Now, after the release of veteran safeties Brandon Meriweather and James Sanders, the acquisition of more than 1,000 pounds of defensive linemen and the drafting of a big cornerback, McCourty’s mind-set hasn’t changed much.

“Last year, I came in and I was a rookie and I was asked the same question as a rookie: ‘Do you think they’ll challenge you deep?’ And I said, ‘Yeah,’ and they did,” McCourty said Thursday. “This year, with the guys we have up front, of course the secondary will be tested on long balls.”

He expects that to continue in Sunday’s home opener against the San Diego Chargers.

“They have good receivers,” he said. “They believe in their receivers so they’re always going to take those chances down the field.”

San Diego’s top two receivers, Vincent Jackson and Malcolm Floyd, are both 6-foot-5. But plenty of teams have big receivers.


So, after tying for second in the NFL with seven interceptions and making the Pro Bowl, McCourty said he’s ready for whatever’s thrown his way.

“As a corner, whether you want it or you don’t want it, it’s coming,” he said. “When you play this position, you’ve got to have that kind of competitive edge.”
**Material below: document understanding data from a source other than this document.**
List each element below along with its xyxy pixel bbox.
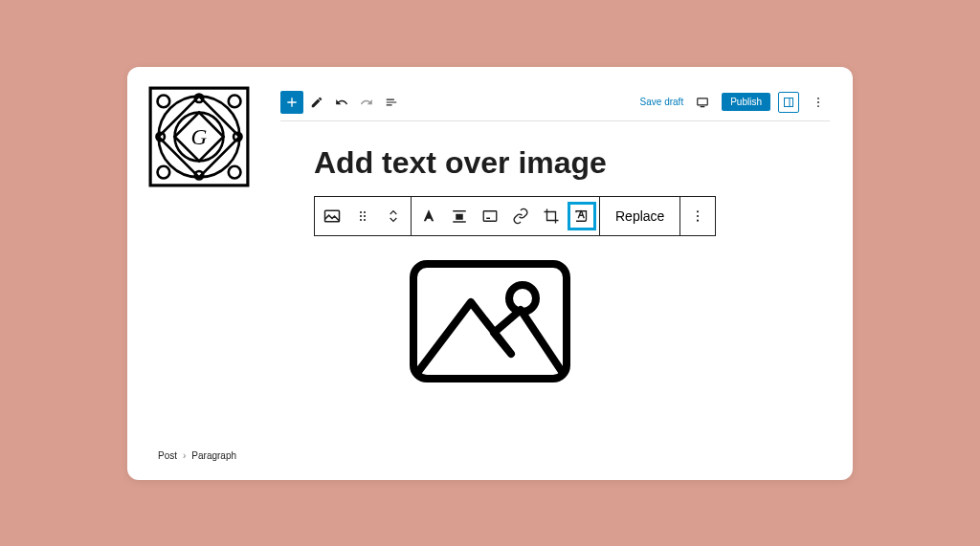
svg-point-20	[360, 210, 362, 212]
breadcrumb-root[interactable]: Post	[158, 450, 177, 461]
style-icon[interactable]	[414, 202, 443, 230]
toolbar-left	[280, 91, 403, 114]
block-type-image-icon[interactable]	[318, 202, 346, 230]
add-block-button[interactable]	[280, 91, 303, 114]
text-overlay-icon[interactable]	[568, 202, 596, 230]
svg-point-5	[817, 101, 819, 103]
save-draft-link[interactable]: Save draft	[640, 97, 684, 107]
svg-point-23	[364, 214, 366, 216]
svg-rect-19	[325, 210, 340, 222]
svg-point-22	[360, 214, 362, 216]
toolbar-right: Save draft Publish	[640, 91, 830, 114]
caption-icon[interactable]	[476, 202, 504, 230]
editor-window: Save draft Publish	[127, 67, 853, 480]
publish-button[interactable]: Publish	[722, 93, 770, 111]
document-overview-icon[interactable]	[380, 91, 403, 114]
drag-handle-icon[interactable]	[348, 202, 377, 230]
link-icon[interactable]	[506, 202, 535, 230]
svg-point-32	[697, 214, 699, 216]
preview-icon[interactable]	[691, 91, 714, 114]
svg-point-21	[364, 210, 366, 212]
block-toolbar: Replace	[314, 196, 716, 236]
redo-icon[interactable]	[355, 91, 378, 114]
breadcrumb: Post › Paragraph	[158, 450, 236, 461]
post-title[interactable]: Add text over image	[314, 145, 607, 181]
header-divider	[280, 120, 830, 121]
svg-rect-0	[698, 98, 708, 104]
svg-rect-27	[456, 213, 463, 219]
edit-icon[interactable]	[305, 91, 328, 114]
breadcrumb-current[interactable]: Paragraph	[191, 450, 236, 461]
svg-point-25	[364, 218, 366, 220]
breadcrumb-separator: ›	[183, 450, 186, 461]
site-logo[interactable]: G	[148, 86, 250, 187]
image-block-placeholder[interactable]	[408, 258, 572, 388]
replace-button[interactable]: Replace	[602, 197, 678, 235]
undo-icon[interactable]	[330, 91, 353, 114]
svg-rect-29	[483, 210, 497, 221]
svg-point-24	[360, 218, 362, 220]
settings-panel-toggle[interactable]	[778, 92, 799, 113]
svg-point-6	[817, 105, 819, 107]
crop-icon[interactable]	[537, 202, 566, 230]
align-icon[interactable]	[445, 202, 474, 230]
svg-point-4	[817, 97, 819, 98]
svg-point-31	[697, 210, 699, 212]
more-options-icon[interactable]	[683, 202, 712, 230]
svg-point-33	[697, 219, 699, 221]
move-up-down-icon[interactable]	[379, 202, 408, 230]
options-kebab-icon[interactable]	[807, 91, 830, 114]
svg-text:G: G	[191, 124, 208, 149]
svg-rect-2	[785, 98, 793, 106]
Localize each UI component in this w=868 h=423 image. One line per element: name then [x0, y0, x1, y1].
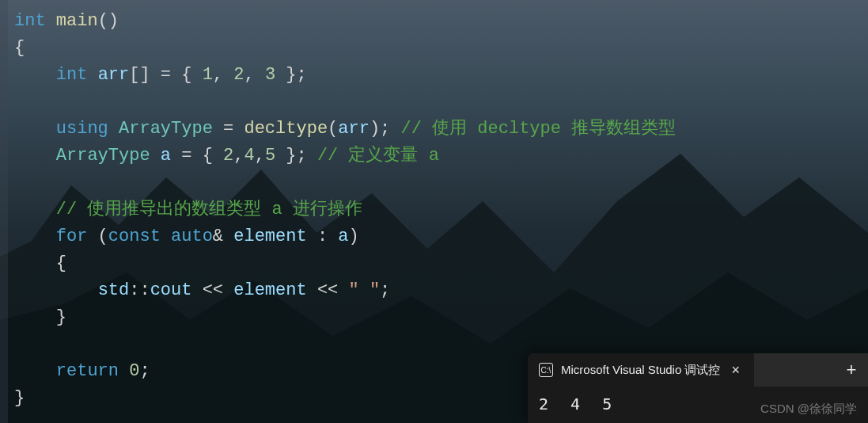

The Patriots’ secondary faced its first challenge in a season-opening 38-24 win over the Miami Dolphins on Monday night and had mixed results.

Chad Henne threw for a career-high 416 yards, including nine completions of 21 yards or more, while receiver Brandon Marshall used his 6-foot-4, 230-pound frame to haul in seven passes for 139 yards.

The Patriots developing secondary knows there is plenty of room for improvement.

“Even if you have a great game, there’s things to work on,” said third-year safety Patrick Chung, who, along with McCourty, played every defensive snap on Monday. “You always have to find the things that you have to work on so you can complete yourself as a football player and you can help the team.”


What the secondary lacks in experience, it more than makes up for in size.

Safeties Chung, Sergio Brown, James Ihedigbo and Josh Barrett are all listed at over 200 pounds, and cornerbacks Leigh Bodden and rookie Ras-I Dowling are both 6-1. McCourty is the smallest member of the group at 5-10 and 193 pounds, yet he led the team with 11 tackles against the Dolphins.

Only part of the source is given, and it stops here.